Assignment: Line by line, retype the data exactly as it is given.

(Pixel coordinate grounding data)
# # # # #
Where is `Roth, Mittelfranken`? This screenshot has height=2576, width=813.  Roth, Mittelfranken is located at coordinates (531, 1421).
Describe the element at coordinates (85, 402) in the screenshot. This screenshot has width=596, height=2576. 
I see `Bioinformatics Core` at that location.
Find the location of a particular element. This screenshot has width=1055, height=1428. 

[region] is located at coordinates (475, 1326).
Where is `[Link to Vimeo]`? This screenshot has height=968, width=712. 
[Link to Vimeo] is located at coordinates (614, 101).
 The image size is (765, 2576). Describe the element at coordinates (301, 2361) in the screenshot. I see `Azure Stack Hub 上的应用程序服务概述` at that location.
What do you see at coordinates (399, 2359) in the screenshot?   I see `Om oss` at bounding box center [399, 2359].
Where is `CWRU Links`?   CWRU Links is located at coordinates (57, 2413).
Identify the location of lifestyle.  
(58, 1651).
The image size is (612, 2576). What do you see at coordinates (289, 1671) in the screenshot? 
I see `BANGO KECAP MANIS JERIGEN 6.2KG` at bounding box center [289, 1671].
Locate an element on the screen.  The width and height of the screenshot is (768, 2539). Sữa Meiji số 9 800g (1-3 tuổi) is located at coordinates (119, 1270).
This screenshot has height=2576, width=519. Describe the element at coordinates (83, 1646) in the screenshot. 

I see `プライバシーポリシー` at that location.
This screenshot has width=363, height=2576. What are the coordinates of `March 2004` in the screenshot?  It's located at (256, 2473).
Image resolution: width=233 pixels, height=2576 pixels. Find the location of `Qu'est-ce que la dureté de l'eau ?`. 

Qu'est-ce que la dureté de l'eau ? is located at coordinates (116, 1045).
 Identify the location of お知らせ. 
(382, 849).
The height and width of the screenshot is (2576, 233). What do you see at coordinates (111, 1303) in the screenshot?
# # # # #
Response box:
Where is `Roth, Mittelfranken`? This screenshot has height=2576, width=813.  Roth, Mittelfranken is located at coordinates (531, 1421).
Describe the element at coordinates (85, 402) in the screenshot. This screenshot has width=596, height=2576. 
I see `Bioinformatics Core` at that location.
Find the location of a particular element. This screenshot has width=1055, height=1428. 

[region] is located at coordinates (475, 1326).
Where is `[Link to Vimeo]`? This screenshot has height=968, width=712. 
[Link to Vimeo] is located at coordinates (614, 101).
 The image size is (765, 2576). Describe the element at coordinates (301, 2361) in the screenshot. I see `Azure Stack Hub 上的应用程序服务概述` at that location.
What do you see at coordinates (399, 2359) in the screenshot?   I see `Om oss` at bounding box center [399, 2359].
Where is `CWRU Links`?   CWRU Links is located at coordinates (57, 2413).
Identify the location of lifestyle.  
(58, 1651).
The image size is (612, 2576). What do you see at coordinates (289, 1671) in the screenshot? 
I see `BANGO KECAP MANIS JERIGEN 6.2KG` at bounding box center [289, 1671].
Locate an element on the screen.  The width and height of the screenshot is (768, 2539). Sữa Meiji số 9 800g (1-3 tuổi) is located at coordinates (119, 1270).
This screenshot has height=2576, width=519. Describe the element at coordinates (83, 1646) in the screenshot. 

I see `プライバシーポリシー` at that location.
This screenshot has width=363, height=2576. What are the coordinates of `March 2004` in the screenshot?  It's located at (256, 2473).
Image resolution: width=233 pixels, height=2576 pixels. Find the location of `Qu'est-ce que la dureté de l'eau ?`. 

Qu'est-ce que la dureté de l'eau ? is located at coordinates (116, 1045).
 Identify the location of お知らせ. 
(382, 849).
The height and width of the screenshot is (2576, 233). What do you see at coordinates (111, 1303) in the screenshot?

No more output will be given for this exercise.